Samochód wjechał w sklep z retro grami i rozpoczęła się katastrofa. Aż serce boli [WIDEO]

Samochód wjechał w sklep z grami. Zaczęła się katastrofa [WIDEO]
Newsy Rozrywka

W USA doszło do bardzo poważnego wypadku, choć na szczęście nikt nie ucierpiał. Samochód wjechał w sklep z grami, a widok rozwalanych pudełek aż kłuje w serce.

Do opisywanego wydarzenia doszło w Joplin, Missouri (USA). Znajduje się tam sklep z grami, ale nie byle jaki – nie jest to byle kolejna sieciówka, a potencjalnie świetne miejsce dla każdego, kto lubuje się w klimatach retro. Sklep Gameco sprzedaje bowiem tytuły na starsze konsole, a także retro sprzęt i inne tego typu gadżety. O sytuacji donosi m.in. Kotaku.

Teoretycznie byłoby to kolejne nudne popołudnie, gdyby nie katastrofa, jakiej nikt nie przewidział. Otóż w pewnym momencie samochód, który wcześniej stał zaparkowany na parkingu przed sklepem, z impetem wjechał w budynek i przebił się nie tylko przez jego ścianę, ale i zniszczył parę półek z ekspozycji. Szczególnie ucierpiały kategorie z grami na PS1 i 3DO. Gamingowy dziennikarz Jordan Starkweather podzielił się na Twitterze nagraniem z kamer monitoringu.

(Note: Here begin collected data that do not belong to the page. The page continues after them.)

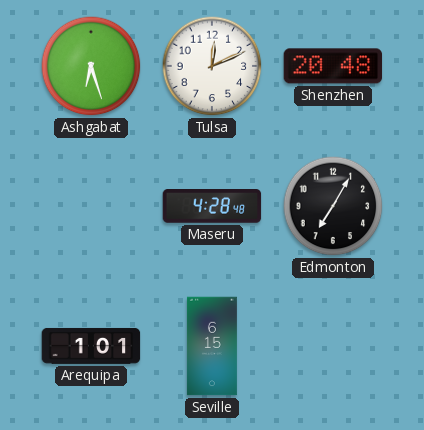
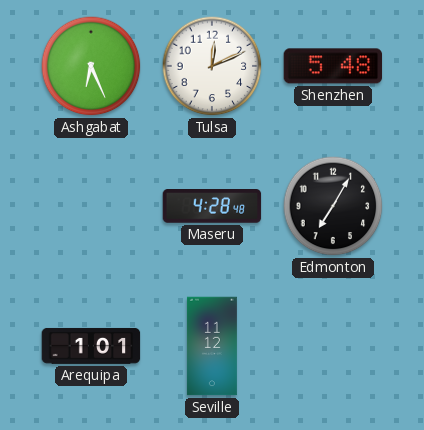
Ashgabat: 6:27 -> 6:26
Shenzhen: 20:48 -> 5:48
Seville: 6:15 -> 11:12
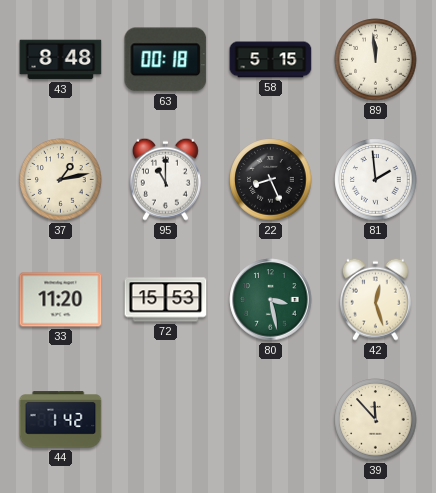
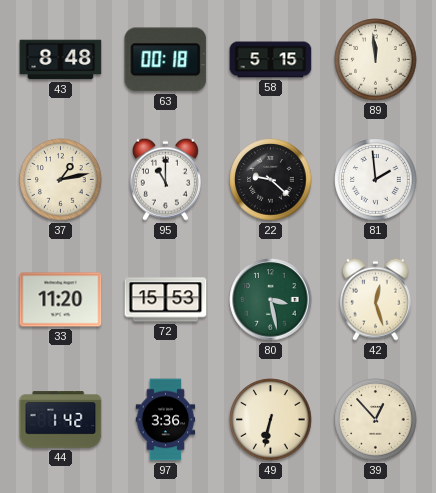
22: 8:26 -> 9:22
97: none -> 3:36
49: none -> 6:32
39: 11:53 -> 12:53
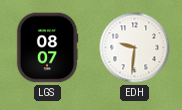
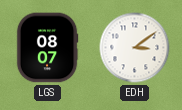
EDH: 9:31 -> 3:09
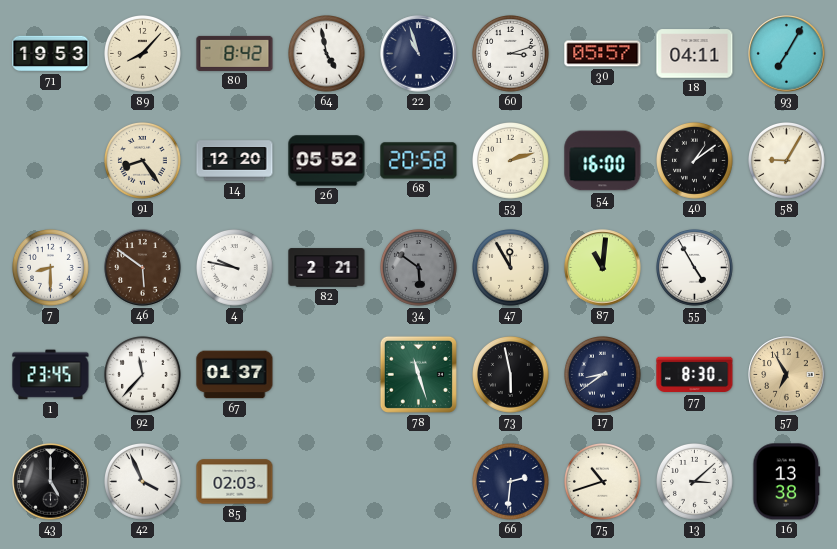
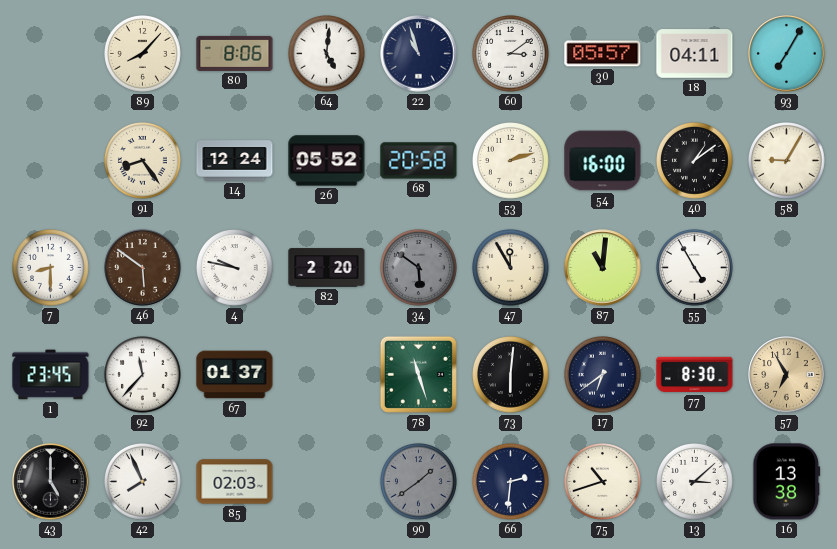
71: 19:53 -> none
80: 8:42 -> 8:06
64: 4:58 -> 5:01
60: 3:12 -> 3:09
14: 12:20 -> 12:24
82: 2:21 -> 2:20
73: 5:58 -> 6:01
17: 8:39 -> 6:39
42: 3:56 -> 7:56
90: none -> 1:39
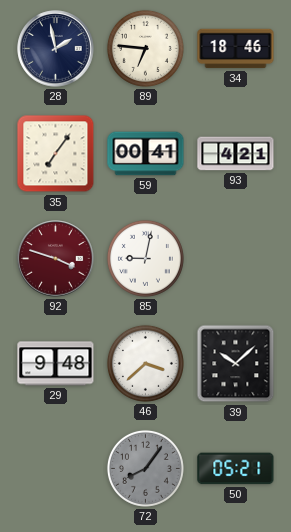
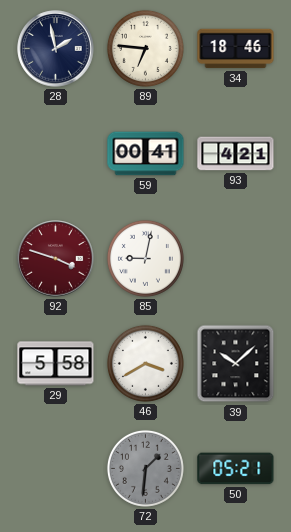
35: 7:06 -> none
29: 9:48 -> 5:58
46: 3:38 -> 3:40
72: 8:06 -> 1:31
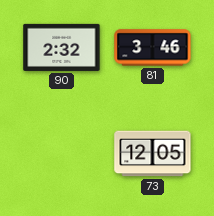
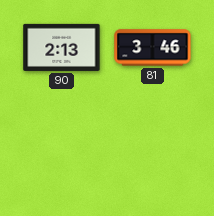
90: 2:32 -> 2:13
73: 12:05 -> none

Wygląda to koszmarnie, a fakt, że samochód zniszczył tyle pudełek klasycznych gier aż kole w serce. Są jednak pozytywne wieści, bo nikomu nic się nie stało, a i płyty nie ucierpiały. Pudełka były wyłącznie “wystawowe”, a ich środki znajdowały się na magazynie. To choć tyle dobrego. Tylko co tu się w ogóle stało?

Sklep z grami kontra samochód – co poszło nie tak?

Otóż w sklep wjechała ponoć babcia osoby, która dokonywała wtedy zakupów. Jej wnuk widoczny jest w sklepie na nagraniu, po lewej stronie, gdy w ostatnim momencie odskakuje przed rozpędzonym pojazdem. Wychodzi na to, że seniorce musiały pomylić się strony, gdyż najpewniej próbowała odjechać od sklepu, a przez przypadek wbiła się prosto w ścianę. Kobieta była ponoć “bardzo wstrząśnięta i zakłopotana”, ale powiedziano jej, że “nikt nie ucierpiał i tylko to się liczy. Wszystko inne można zastąpić, ale nie życia”.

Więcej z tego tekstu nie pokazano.